Below are the entries; give again exactly the lines from the one mentioning "這就是為什麼我們將生成式人工智慧與" through the one mentioning "用。 今天，我們花費數兆美元來建造、營運和維護技術", inclusive.
###
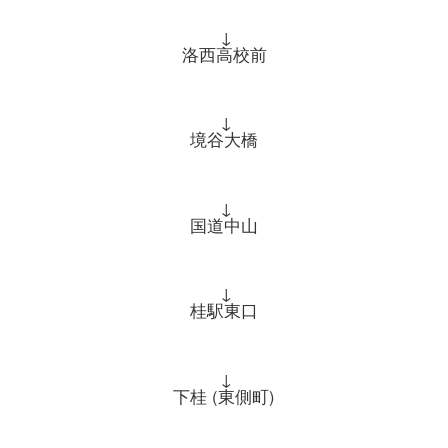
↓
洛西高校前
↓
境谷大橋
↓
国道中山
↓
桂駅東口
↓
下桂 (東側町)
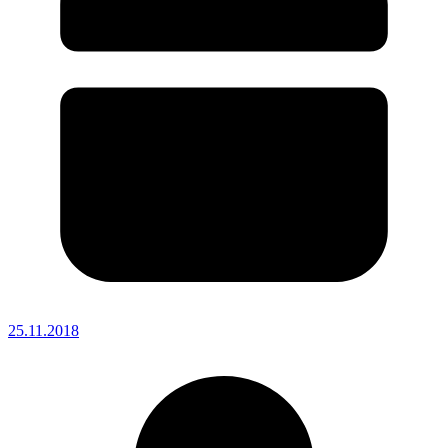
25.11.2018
###
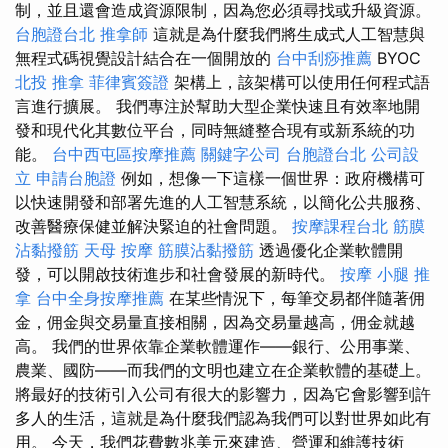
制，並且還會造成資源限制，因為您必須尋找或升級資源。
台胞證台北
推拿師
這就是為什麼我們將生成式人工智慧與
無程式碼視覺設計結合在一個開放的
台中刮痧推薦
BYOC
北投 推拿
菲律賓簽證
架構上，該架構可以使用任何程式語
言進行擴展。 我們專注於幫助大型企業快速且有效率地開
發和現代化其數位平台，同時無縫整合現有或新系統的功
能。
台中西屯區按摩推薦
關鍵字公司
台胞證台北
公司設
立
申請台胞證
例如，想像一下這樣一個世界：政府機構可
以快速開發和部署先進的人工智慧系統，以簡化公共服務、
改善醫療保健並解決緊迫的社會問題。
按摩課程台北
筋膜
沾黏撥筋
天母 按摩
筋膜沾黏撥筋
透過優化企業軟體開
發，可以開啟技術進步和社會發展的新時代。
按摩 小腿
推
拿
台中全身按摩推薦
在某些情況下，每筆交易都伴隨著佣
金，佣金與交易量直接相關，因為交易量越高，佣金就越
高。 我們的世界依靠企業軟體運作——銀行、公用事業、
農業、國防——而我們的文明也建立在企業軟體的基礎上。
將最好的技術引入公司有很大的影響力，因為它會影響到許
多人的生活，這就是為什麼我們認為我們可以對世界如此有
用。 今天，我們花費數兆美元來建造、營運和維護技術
###
## Solution to the exercise
這就是為什麼我們將生成式人工智慧與
無程式碼視覺設計結合在一個開放的
台中刮痧推薦
BYOC
北投 推拿
菲律賓簽證
架構上，該架構可以使用任何程式語
言進行擴展。 我們專注於幫助大型企業快速且有效率地開
發和現代化其數位平台，同時無縫整合現有或新系統的功
能。
台中西屯區按摩推薦
關鍵字公司
台胞證台北
公司設
立
申請台胞證
例如，想像一下這樣一個世界：政府機構可
以快速開發和部署先進的人工智慧系統，以簡化公共服務、
改善醫療保健並解決緊迫的社會問題。
按摩課程台北
筋膜
沾黏撥筋
天母 按摩
筋膜沾黏撥筋
透過優化企業軟體開
發，可以開啟技術進步和社會發展的新時代。
按摩 小腿
推
拿
台中全身按摩推薦
在某些情況下，每筆交易都伴隨著佣
金，佣金與交易量直接相關，因為交易量越高，佣金就越
高。 我們的世界依靠企業軟體運作——銀行、公用事業、
農業、國防——而我們的文明也建立在企業軟體的基礎上。
將最好的技術引入公司有很大的影響力，因為它會影響到許
多人的生活，這就是為什麼我們認為我們可以對世界如此有
用。 今天，我們花費數兆美元來建造、營運和維護技術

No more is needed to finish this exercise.